DEV Community


LSTMs without (too much) maths

aarushikansal profile image Aarushi Kansal ・3 min read

Assumed Knowledge

High level understanding of:

  • Neural networks
  • Linear algebra

Maths refresher

Sigmoid function: squishes values to between 0 and 1
Tan function: squishes values to between -1 and 1

Neural Networks

Traditional neural networks can be useful in a variety of applications such as classification problems. However, one of their major shortcomings is the inability to remember past information.

For example, as you're reading this sentence, you've retained the information from the previous sentence and you know we're talking about neural networks right now. You don't keep forgetting which means you can continue to base your understanding within the context of neural networks and their shortcomings.

Neural networks don't have this capability because they map inputs to outputs in a one to one manner.

Recurrent Neural Networks

Recurrent neural networks are way to address this memory issue. They do this by providing a feedback loop which allows previous information to be persisted. This can be very valuable in applications where we only need to connect recent information. Some of these applications include language translation, image captioning, speech recognition etc.

Unrolled RNN architecture

Here we have an unrolled RNN, where we can see that we process information in one cell and pass relevant information on to the next cell, which allows the cell to 'remember' information from the past.

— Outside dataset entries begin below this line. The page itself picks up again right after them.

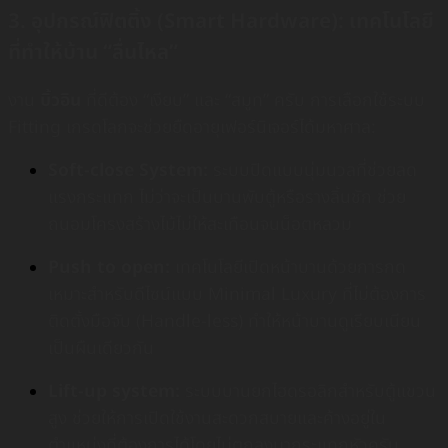
3. อุปกรณ์ฟิตติ้ง (Smart Hardware): เทคโนโลยี
ที่ทำให้บ้าน “ลื่นไหล”
งาน
บิ้วอิน
ที่ดีต้อง “เงียบ” และ “สมูท” ครับ การเลือกใช้ระบบ
Fitting เกรดโลกจะช่วยยืดอายุเฟอร์นิเจอร์ได้มหาศาล:
Soft-close System:
ระบบปิดแบบนุ่มนวลที่ช่วยลด
แรงกระแทก ไม่ว่าจะเป็นบานพับตู้หรือรางลิ้นชัก ช่วย
ถนอมโครงสร้างไม้ไม่ให้สะเทือนจนน็อตหลวม
Push to open:
เทคโนโลยีเปิดหน้าบานด้วยการกด
เหมาะสำหรับดีไซน์แบบ Minimal Luxury ที่ไม่ต้องการ
ติดตั้งมือจับ (Handle-less) ทำให้หน้าบานดูเรียบเนียน
เป็นผืนเดียวกัน
Lift-up system:
ระบบบานยกไฮดรอลิกสำหรับตู้แขวน
สูง ช่วยให้การเปิดใช้งานสะดวกสบายและค้างอยู่ใน
ตำแหน่งที่ต้องการได้โดยไม่ตกลงมากระแทกหัวครับ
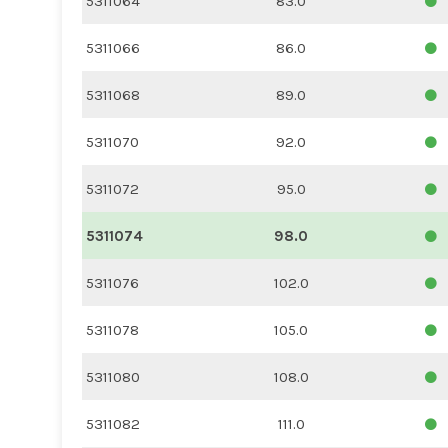
5311064
83.0
5311066
86.0
5311068
89.0
5311070
92.0
5311072
95.0
5311074
98.0
5311076
102.0
5311078
105.0
5311080
108.0
5311082
111.0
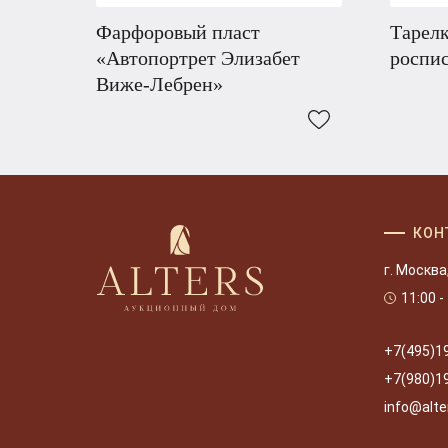
Фарфоровый пласт
Тарелк
«Автопортрет Элизабет
роспи
Виже-Лебрен»
КОН
г. Москва
11:00 -
+7(495)1
+7(980)1
info@alte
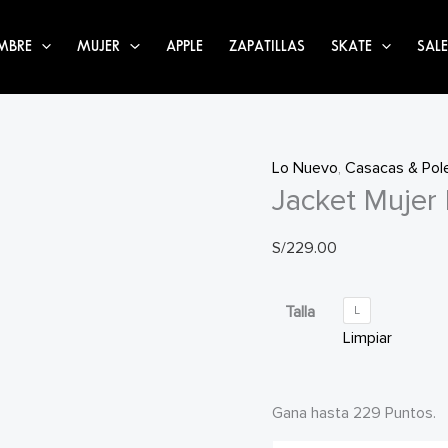
MBRE
MUJER
APPLE
ZAPATILLAS
SKATE
SALE
Lo Nuevo
,
Casacas & Pol
Jacket Mujer 
S/
229.00
Talla
L
Limpiar
Gana hasta 229 Puntos.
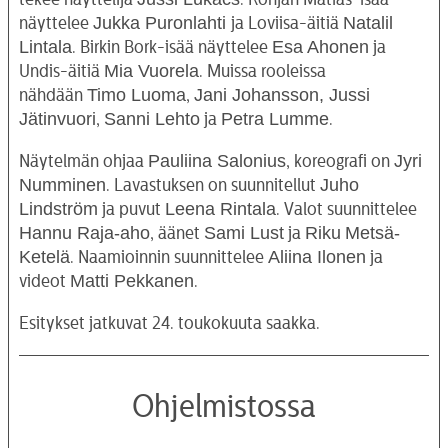
Jukka Puronlahti
Natalil
näyttelee
ja Loviisa-äitiä
Lintala
Esa Ahonen
. Birkin Bork-isää näyttelee
ja
Mia Vuorela
Undis-äitiä
. Muissa rooleissa
Timo Luoma
Jani Johansson
,
Jussi
nähdään
,
Jätinvuori
Sanni Lehto
Petra Lumme
,
ja
.
Pauliina Salonius
Jyri
Näytelmän ohjaa
, koreografi on
Numminen
Juho
. Lavastuksen on suunnitellut
Lindström
Leena Rintala
ja puvut
. Valot suunnittelee
Hannu Raja-aho
Sami Lust
Riku
Metsä-
, äänet
ja
Ketelä
Aliina Ilonen
. Naamioinnin suunnittelee
ja
Matti Pekkanen
videot
.
Esitykset jatkuvat 24. toukokuuta saakka.
Ohjelmistossa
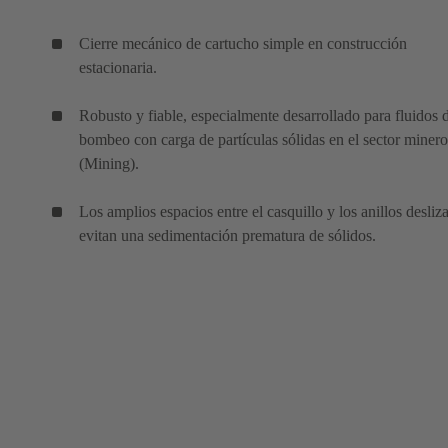
Cierre mecánico de cartucho simple en construcción
estacionaria.
Robusto y fiable, especialmente desarrollado para fluidos 
bombeo con carga de partículas sólidas en el sector minero
(Mining).
Los amplios espacios entre el casquillo y los anillos desliz
evitan una sedimentación prematura de sólidos.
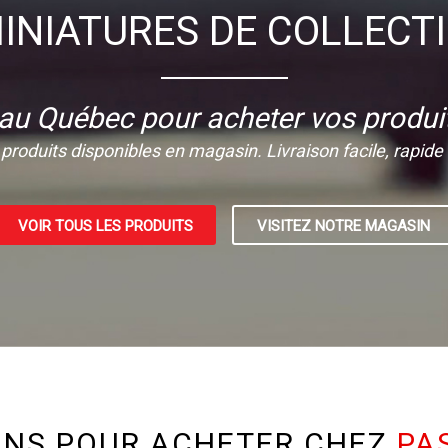
INIATURES DE COLLECT
 au Québec pour acheter vos produit
produits disponibles en magasin. Livraison facile, rapide e
VOIR TOUS LES PRODUITS
VISITEZ NOTRE MAGASIN
ONS POUR ACHETER CHEZ
PA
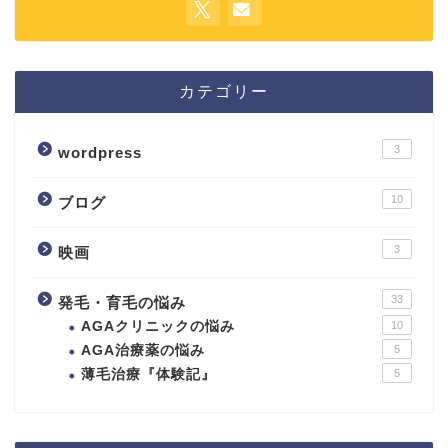
カテゴリー
3
wordpress
10
ブログ
3
映画
33
発毛・育毛の悩み
AGAクリニックの悩み
10
AGA治療薬の悩み
5
薄毛治療『体験記』
5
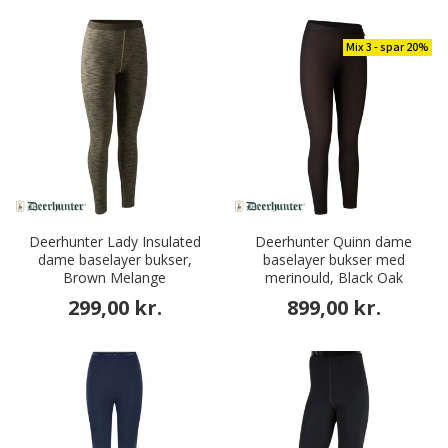
Mix 3 - spar 20%
Deerhunter Lady Insulated
Deerhunter Quinn dame
dame baselayer bukser,
baselayer bukser med
Brown Melange
merinould, Black Oak
299,00 kr.
899,00 kr.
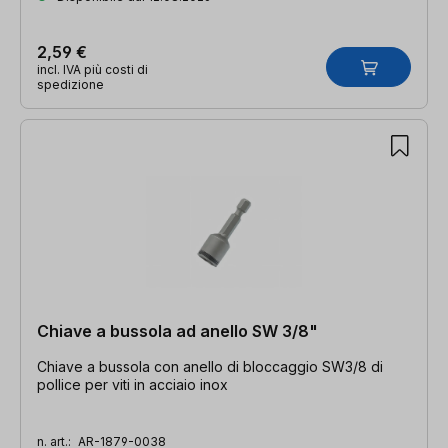
2,59 €
incl. IVA più costi di
spedizione
Chiave a bussola ad anello SW 3/8"
Chiave a bussola con anello di bloccaggio SW3/8 di
pollice per viti in acciaio inox
n. art.:
AR-1879-0038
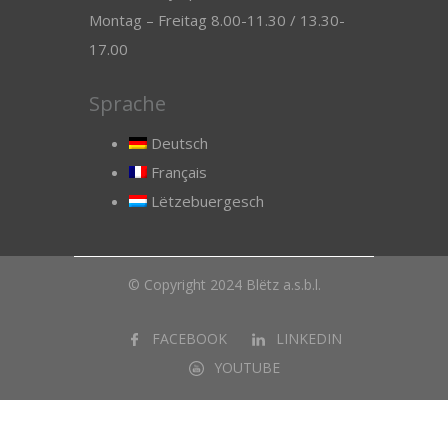
Montag – Freitag 8.00-11.30 / 13.30-
17.00
Sprache
Deutsch
Français
Lëtzebuergesch
© Copyright 2024 Blëtz a.s.b.l.
FACEBOOK
LINKEDIN
YOUTUBE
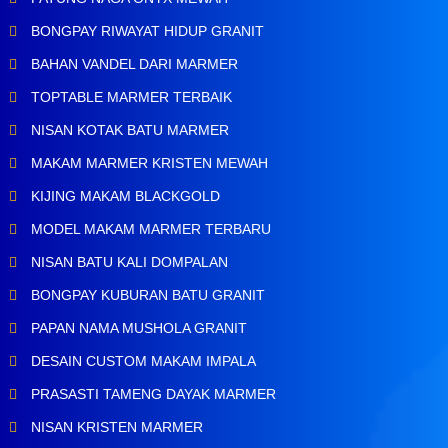
BONGPAY RIWAYAT HIDUP GRANIT
BAHAN VANDEL DARI MARMER
TOPTABLE MARMER TERBAIK
NISAN KOTAK BATU MARMER
MAKAM MARMER KRISTEN MEWAH
KIJING MAKAM BLACKGOLD
MODEL MAKAM MARMER TERBARU
NISAN BATU KALI DOMPALAN
BONGPAY KUBURAN BATU GRANIT
PAPAN NAMA MUSHOLA GRANIT
DESAIN CUSTOM MAKAM IMPALA
PRASASTI TAMENG DAYAK MARMER
NISAN KRISTEN MARMER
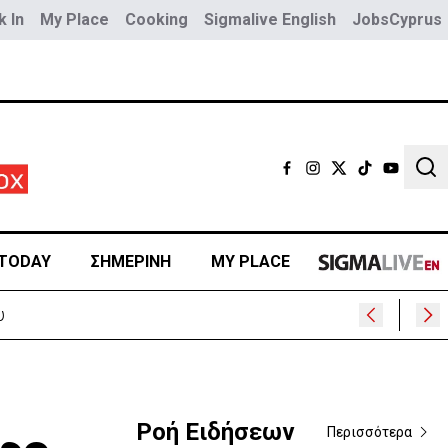
 In
My Place
Cooking
Sigmalive English
JobsCyprus
Sear
TODAY
ΣΗΜΕΡΙΝΗ
MY PLACE
υ
Ροή Ειδήσεων
Περισσότερα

However, because we're only passing information to the next immediate cell, RNNs, have the tendency to lose information the further along the sequence we go.

Essentially, current implementations of RNNs work well for short dependencies but cannot hold information for long term.

Long Short Term Memory

The short term memory problem is addressed by using LSTMs, which have a more complicated structure, but function more similarly to how a human might read a book or hold a conversation.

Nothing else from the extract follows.